2.3. Surgery and perioperative setting
There was a single specialist surgeon and specialist anaesthetist for
both groups and the surgical technique did not differ between the study
groups. The surgeon was blinded to the fasting status of the patients.
No sedative premedication was administered, and the patients underwent
inhalational induction with sevoflurane. Fentanyl 1mg/kg was used for
anaesthesia induction, and the patients were not paralyzed for
endotracheal intubation. In addition, the patients received
Dexamethasone 0.1 mg/kg, Paracetamol 12.5mg/kg, Clonidine 1mcg/kg and
intravenous antibiotics. The fluid deficit was calculated using the
Holliday–Segar formula(100ml/kg/day for the first 10kg of weight,
50ml/kg/day for the next 10kg and 20ml/kg/day for the weight over 20kg).
Intravenous fluid(Lactated Ringers) was given as a bolus
intraoperatively to correct for the calculated fluid deficit.
Anaesthesia was maintained with 1—2 MAC of sevoflurane in air,
depending on the required level of anaesthesia.
During the surgery, preemptive analgesia-administration of local
anaesthetic was given prior to excision of tonsils. Bupivicaine with
epinephrine 0.25% or Ropivacaine 1% was administered to the lesser
palatine nerves at the junction of the hard and soft palate. During the
operation, the specialist surgeon focused on minimal tissue damage to
key areas – anterior and posterior tonsillar pillars, the uvula, the
underlying constrictor muscles, the posterior oropharyngeal mucosa, the
buccal and labial tissues and the tongue.
The adenoids were removed under direct vision with a nasally introduced
zero-degree telescope, using an appropriate sized Barnhill adenoid
curette technique, along with or without the suction diathermy at
settings of Cutting Blend 30 and Coagulation Spray 30. Complete
haemostasis was achieved with temporary nasopharyngeal gauze swabs
and/or the use of diathermy with these settings.
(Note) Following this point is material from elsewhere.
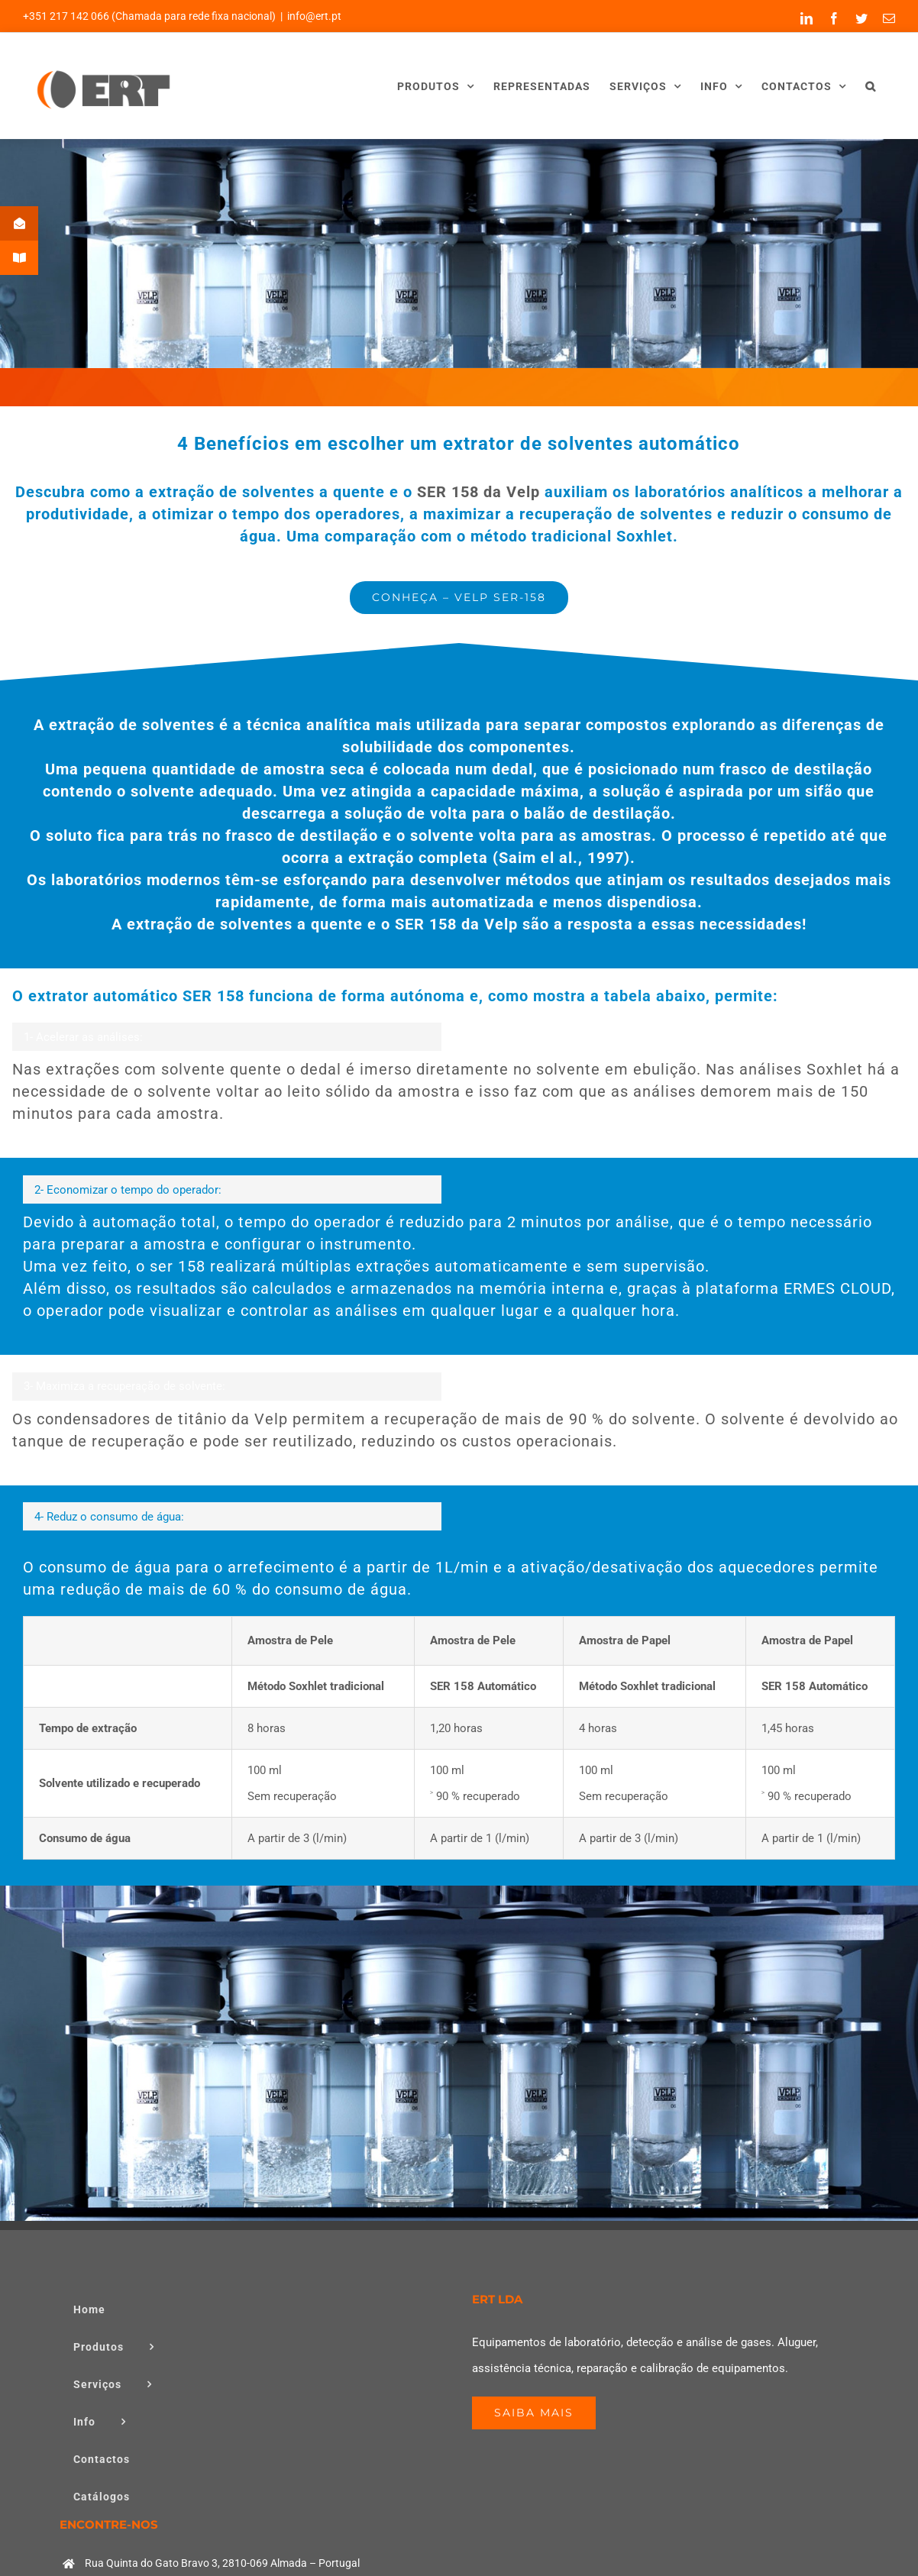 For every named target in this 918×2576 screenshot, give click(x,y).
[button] (870, 86)
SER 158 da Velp (476, 492)
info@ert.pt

To remove the palatine tonsils, the diathermy device generally used the
following parameters “cutting blend” setting of 10; “coagulation
spray” setting of 7; and bipolar coagulation standard setting of 6. To
avoid injury to remaining tonsillar area tissues, the surgeon aimed to
perform firm tonsil tissue retraction to allow precise dissection of the
palatine tonsils from the underlying mucosal surfaces of the anterior
and posterior pillars which carry the neuronal fibres of the lesser
palatine nerve and the branches of the glossopharyngeal nerve fibres
respectively.
Prophylactic control of bleeding points were performed at the tonsillar
branch of the facial artery, the tonsillar branches of the ascending
pharyngeal artery, the dorsal branch of the lingual artery and the
descending palatine artery.
The surgeon minimised additional soft tissue trauma by taking care to
minimise blunt dissection of the underlying constrictor muscles,
circumvent the use of catheters for retraction of the soft palate and
avoided finger palpation of the adenoid bed. The surgeon utilised
telescopic identification through the nose to ensure good adenoidal
clearance without causing velopharyngeal incompetence or leaving
substantial residual adenoid tissue at the posterior nasal choana. The
operated area would then be checked to ensure no significant residual
clots or retained swabs, and the surgical count with the scrub nurse
would be performed.
At the end of surgery, the child was extubated when spontaneous
respiration was regular and adequate. After extubation, the child was
transferred to the postanaesthesia care unit(PACU) for continuous
monitoring of vital signs and assessment of pain, as well as nausea and
vomiting. No patients had postoperative intravenous fluids routinely
given, but were encouraged to return to normal oral intake of fluids and
food. The patients were transferred to the ward when they were fully
awake and their cardiovascular and respiratory status was stable.